Años después doña Lucía recordaba aquella mañana, la vuelta sonriente al pueblo poco antes de reencontrarse por sorpresa con su padre; cada uno por su lado pero ya juntos para siempre, mi amor, le había dicho Ignacio mientras él se quedaba para un último chapuzón. Lucía se había cruzado en la placita con Silverio, el joven fotógrafo del pueblo, y éste le había pedido posar con una ansiedad imperativa. Silverio comprendió con su intuición habitual que la mirada nocturna y sensual del río, de la pasión y del viento no eran eternas, y quiso atraparlas con su cámara en cuanto se cruzó con la chiquilla. Una Lucía divertida se aferraba poco después a la tosca silla familiar, posando en la entrada de su casa mientras el fotógrafo estudiaba en silencio los ángulos y la luz más adecuada. El pensamiento de ella volaba libre, ardiente, y su largo cabello rubio recogía todos los sueños de los que eran capaces sus brillantes ojos en una mirada que, esa mañana, era eterna.

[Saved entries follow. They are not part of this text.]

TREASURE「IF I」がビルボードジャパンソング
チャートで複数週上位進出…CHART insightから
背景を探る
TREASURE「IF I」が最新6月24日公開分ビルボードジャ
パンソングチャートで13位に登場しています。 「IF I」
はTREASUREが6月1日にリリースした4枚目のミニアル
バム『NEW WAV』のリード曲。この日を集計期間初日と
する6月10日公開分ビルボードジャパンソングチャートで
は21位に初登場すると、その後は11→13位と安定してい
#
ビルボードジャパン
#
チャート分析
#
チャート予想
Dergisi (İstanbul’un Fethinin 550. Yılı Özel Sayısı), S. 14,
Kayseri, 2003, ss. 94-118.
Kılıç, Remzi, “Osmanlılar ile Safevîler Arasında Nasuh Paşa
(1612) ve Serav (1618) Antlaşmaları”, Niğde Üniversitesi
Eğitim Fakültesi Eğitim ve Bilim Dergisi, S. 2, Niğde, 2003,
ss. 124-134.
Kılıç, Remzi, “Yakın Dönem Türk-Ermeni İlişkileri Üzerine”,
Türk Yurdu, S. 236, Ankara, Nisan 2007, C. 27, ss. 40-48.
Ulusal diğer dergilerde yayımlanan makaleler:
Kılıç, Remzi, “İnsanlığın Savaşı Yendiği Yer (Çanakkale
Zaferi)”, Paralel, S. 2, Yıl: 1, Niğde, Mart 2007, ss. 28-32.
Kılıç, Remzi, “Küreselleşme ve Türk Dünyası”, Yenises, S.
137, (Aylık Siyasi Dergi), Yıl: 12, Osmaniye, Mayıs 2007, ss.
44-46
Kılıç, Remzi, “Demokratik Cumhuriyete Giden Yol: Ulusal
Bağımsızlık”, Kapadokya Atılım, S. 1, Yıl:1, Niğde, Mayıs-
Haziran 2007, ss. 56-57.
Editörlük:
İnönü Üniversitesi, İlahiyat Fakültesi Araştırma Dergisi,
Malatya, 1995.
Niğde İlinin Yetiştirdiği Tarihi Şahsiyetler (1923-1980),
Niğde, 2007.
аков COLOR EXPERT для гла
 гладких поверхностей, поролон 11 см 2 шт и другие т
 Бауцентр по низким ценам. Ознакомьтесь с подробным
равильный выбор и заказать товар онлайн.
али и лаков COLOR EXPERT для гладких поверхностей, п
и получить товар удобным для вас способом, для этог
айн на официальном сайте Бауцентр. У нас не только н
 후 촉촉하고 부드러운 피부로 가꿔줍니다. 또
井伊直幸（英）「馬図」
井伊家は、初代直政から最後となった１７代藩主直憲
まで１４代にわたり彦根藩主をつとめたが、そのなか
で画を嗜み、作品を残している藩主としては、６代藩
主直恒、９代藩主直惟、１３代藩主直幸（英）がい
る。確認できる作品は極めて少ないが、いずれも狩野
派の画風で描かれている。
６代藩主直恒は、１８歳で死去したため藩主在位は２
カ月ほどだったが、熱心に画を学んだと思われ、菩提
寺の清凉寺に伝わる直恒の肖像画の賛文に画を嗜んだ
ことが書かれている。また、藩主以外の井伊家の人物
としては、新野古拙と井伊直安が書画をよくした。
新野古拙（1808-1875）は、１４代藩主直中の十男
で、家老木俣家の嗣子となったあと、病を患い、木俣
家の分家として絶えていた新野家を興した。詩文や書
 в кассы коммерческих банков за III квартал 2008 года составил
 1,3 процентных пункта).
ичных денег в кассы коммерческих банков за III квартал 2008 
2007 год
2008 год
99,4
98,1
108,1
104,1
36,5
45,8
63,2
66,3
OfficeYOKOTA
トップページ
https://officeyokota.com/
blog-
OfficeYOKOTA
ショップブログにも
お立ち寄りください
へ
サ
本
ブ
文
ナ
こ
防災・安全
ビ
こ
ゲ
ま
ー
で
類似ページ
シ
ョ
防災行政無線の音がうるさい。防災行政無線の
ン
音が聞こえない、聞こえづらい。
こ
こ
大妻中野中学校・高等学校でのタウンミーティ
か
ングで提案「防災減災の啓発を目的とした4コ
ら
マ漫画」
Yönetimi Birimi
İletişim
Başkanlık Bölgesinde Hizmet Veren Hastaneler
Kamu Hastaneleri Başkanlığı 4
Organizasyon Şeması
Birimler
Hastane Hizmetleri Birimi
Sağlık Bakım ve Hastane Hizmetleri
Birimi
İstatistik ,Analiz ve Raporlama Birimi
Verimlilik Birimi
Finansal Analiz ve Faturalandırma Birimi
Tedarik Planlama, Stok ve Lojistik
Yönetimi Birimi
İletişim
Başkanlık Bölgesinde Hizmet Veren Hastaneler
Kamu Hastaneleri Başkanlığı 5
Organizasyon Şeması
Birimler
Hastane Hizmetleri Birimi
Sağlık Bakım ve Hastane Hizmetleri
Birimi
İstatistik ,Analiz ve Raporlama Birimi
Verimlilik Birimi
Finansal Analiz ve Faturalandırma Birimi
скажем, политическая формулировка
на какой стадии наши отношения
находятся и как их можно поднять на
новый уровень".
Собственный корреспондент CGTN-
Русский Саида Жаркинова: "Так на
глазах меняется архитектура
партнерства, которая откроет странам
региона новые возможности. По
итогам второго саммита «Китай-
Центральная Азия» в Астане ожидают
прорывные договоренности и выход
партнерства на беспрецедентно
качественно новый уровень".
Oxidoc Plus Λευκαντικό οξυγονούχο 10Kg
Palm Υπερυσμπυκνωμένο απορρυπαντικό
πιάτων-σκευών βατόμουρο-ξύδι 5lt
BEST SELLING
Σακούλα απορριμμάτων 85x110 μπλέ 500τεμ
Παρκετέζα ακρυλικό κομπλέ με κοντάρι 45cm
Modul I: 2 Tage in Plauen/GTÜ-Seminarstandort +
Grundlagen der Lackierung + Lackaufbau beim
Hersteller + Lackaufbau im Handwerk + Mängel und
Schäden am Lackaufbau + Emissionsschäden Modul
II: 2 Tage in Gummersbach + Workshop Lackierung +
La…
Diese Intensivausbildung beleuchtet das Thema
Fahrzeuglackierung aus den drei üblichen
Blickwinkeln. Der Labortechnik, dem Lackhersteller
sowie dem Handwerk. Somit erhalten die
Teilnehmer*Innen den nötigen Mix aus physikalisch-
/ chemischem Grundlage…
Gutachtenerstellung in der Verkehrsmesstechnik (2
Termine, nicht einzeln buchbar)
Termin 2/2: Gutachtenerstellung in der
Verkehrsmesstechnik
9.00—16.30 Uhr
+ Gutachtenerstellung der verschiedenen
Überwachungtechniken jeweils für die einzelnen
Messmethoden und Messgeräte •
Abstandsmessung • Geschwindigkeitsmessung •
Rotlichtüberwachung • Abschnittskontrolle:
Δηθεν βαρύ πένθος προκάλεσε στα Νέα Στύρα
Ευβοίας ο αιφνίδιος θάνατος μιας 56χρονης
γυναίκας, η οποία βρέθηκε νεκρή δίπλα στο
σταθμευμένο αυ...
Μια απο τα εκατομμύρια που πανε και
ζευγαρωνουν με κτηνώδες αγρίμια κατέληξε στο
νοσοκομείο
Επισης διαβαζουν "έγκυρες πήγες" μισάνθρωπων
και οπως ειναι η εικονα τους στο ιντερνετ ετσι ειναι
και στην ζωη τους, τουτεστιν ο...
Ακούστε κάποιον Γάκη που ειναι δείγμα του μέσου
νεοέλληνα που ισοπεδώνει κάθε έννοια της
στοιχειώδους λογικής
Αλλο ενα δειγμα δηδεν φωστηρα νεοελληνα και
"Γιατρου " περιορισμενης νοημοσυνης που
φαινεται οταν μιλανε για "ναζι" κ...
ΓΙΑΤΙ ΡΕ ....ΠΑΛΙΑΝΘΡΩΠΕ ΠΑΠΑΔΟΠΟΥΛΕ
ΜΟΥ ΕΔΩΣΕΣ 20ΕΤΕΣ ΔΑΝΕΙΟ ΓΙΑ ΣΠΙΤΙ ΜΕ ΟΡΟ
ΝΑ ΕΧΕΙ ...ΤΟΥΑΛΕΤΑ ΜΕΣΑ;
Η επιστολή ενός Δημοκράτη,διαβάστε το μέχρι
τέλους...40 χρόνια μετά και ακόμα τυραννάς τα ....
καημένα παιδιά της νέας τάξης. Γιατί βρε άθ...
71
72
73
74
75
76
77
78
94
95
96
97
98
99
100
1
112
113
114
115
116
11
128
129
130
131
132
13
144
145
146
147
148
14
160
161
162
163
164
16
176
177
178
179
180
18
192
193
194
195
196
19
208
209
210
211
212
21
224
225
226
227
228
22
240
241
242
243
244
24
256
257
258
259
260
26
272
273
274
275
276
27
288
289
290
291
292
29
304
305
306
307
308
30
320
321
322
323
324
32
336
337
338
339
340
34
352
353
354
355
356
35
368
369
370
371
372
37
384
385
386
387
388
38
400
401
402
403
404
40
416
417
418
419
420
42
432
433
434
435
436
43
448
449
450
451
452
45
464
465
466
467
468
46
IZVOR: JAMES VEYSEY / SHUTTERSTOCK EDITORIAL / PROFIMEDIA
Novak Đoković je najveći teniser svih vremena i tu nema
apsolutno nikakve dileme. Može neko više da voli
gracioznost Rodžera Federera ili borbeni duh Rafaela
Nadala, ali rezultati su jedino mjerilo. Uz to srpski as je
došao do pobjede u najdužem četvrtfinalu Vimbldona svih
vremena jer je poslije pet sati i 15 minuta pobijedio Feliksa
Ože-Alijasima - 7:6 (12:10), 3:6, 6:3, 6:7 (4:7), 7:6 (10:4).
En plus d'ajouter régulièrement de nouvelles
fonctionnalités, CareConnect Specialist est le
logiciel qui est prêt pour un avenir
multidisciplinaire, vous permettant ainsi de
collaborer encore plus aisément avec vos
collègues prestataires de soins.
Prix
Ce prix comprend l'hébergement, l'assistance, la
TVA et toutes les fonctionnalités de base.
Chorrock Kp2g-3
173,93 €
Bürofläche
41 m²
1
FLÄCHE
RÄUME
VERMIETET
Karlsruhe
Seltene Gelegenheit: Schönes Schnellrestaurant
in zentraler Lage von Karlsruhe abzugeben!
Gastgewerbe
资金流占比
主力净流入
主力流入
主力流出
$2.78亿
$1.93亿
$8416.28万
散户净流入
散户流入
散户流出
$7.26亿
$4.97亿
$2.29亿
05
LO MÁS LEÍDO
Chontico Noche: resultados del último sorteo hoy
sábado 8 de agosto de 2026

Aún hoy, cuando Silverio hace apenas unos años que murió, todavía se puede ver algunas noches a Lucía esperando a que suene la medianoche, aferrada a los barrotes, que entonces se doblarán para que su largo cabello blanco vuele por entre las blancas casas de Vejer, arriba y abajo, y se bañe en el río donde ahogaron a su querido primo Ignacio, una mañana de primavera. La misma mañana que sucedió a la noche en que él le confesaba sus robos; la misma en que ella sonreía a la cámara de Silverio tras haber hecho el amor, torpe y deliciosamente, con su primo; la misma mañana en que Lucía acogió su última felicidad.
La madrugada que siguió a nuestro paseo este pasado septiembre, Elba, cuando todos en Vejer dormíamos, decenas de pequeños ojos luminosos observaban, como cada noche, el cuerpo avejentado de Lucía, que oculto bajo las aguas y amenazado por la pálida luz de la luna sonreía extrañamente, mientras no cesaban de susurrarle el nombre del asesino de Ignacio. Entonces, cuando espeluznado yo trataba de escuchar el rumor que subía por la colina, me tocaste, acariciaste mi espalda y tus besos ahuyentaron a todas mis pesadillas. Mientras en Vejer amanecía, nosotros nos amábamos.